The Voynich Ninja
Basic stats summary - Printable Version

+- The Voynich Ninja (https://www.voynich.ninja)
+-- Forum: Voynich Research (https://www.voynich.ninja/forum-27.html)
+--- Forum: Voynich Talk (https://www.voynich.ninja/forum-6.html)
+--- Thread: Basic stats summary (/thread-2800.html)



Basic stats summary - RobGea - 30-05-2019

Hi all,
it would be most helpful if there was a basic stats summary somewhere,
just for basic word count and such from individual transcriptions.
Something like this:

Transcription:
    TT_ivtff_v0a
    IVTFF Eva- 1.5
# Extracted from LSI_ivtff_0d.txt
# Version v0a of 26/08/2017

Notes:
    words with question marks rejected.
    '<->' replaced with space
Stats:
    Total word count: 37759
    distinct words:    8026
    Hapax legomenon:   5527
    words occurring twice or more: 2499  (anywhere in the manuscript)
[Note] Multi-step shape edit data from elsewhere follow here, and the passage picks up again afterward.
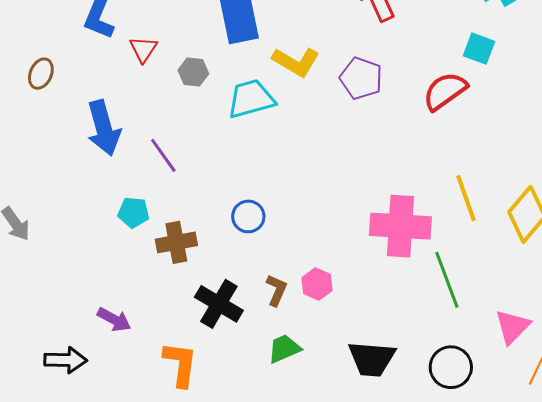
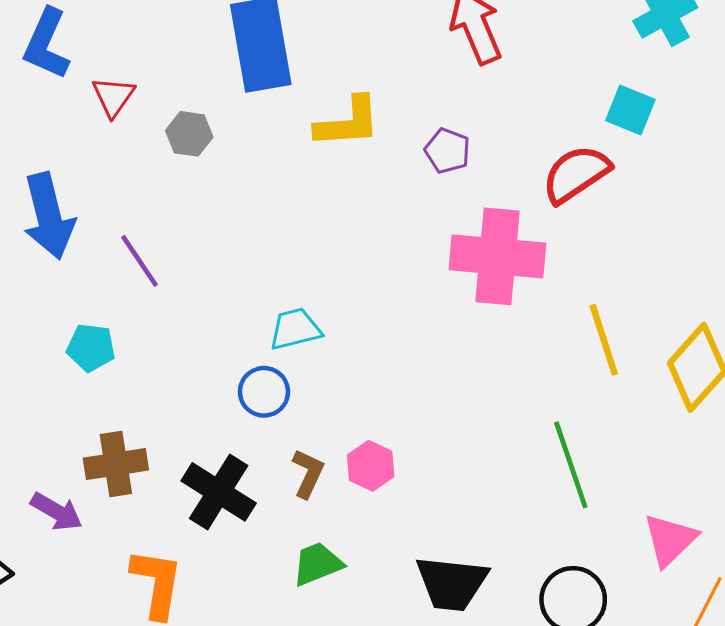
yellow L-shape: (296, 62) -> (348, 122), turned -36
purple pentagon: (361, 78) -> (447, 151), size x0.7
cyan trapezoid: (251, 99) -> (295, 329), moved, size x0.7
blue circle: (248, 216) -> (264, 392), moved
pink cross: (400, 226) -> (497, 256), moved
brown cross: (176, 242) -> (116, 464), moved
    wordsoccurring2ormoretimes: of length: 11 How many: 0
    wordsoccurring2ormoretimes: of length: 10 How many: 6
    wordsoccurring2ormoretimes: of length: 9 How many: 57
    wordsoccurring2ormoretimes: of length: 8 How many: 204
    wordsoccurring2ormoretimes: of length: 7 How many: 456
    wordsoccurring2ormoretimes: of length: 6 How many: 638
    wordsoccurring2ormoretimes: of length: 5 How many: 599
    wordsoccurring2ormoretimes: of length: 4 How many: 328
    wordsoccurring2ormoretimes: of length: 3 How many: 145
    wordsoccurring2ormoretimes: of length: 2 How many: 48
    wordsoccurring2ormoretimes: of length: 1 How many: 18
EOF

This kind of thing would be a great boon to baseline/calibrate any code.
Yes it's all been done before, but finding the actual data is a pain.
An easy to find reference would be good, esp. if several folks could agree on the numbers.

If anyone knows where to find such a thing , that would be great.


RE: Basic stats summary - -JKP- - 30-05-2019

"...    words occurring twice or more:"

It needs to be made clear whether this is words occurring twice or more (anywhere in the manuscript) or words occurring twice or more in a row (since repetition is often discussed). A slight modification of the wording might be enough to clarify this.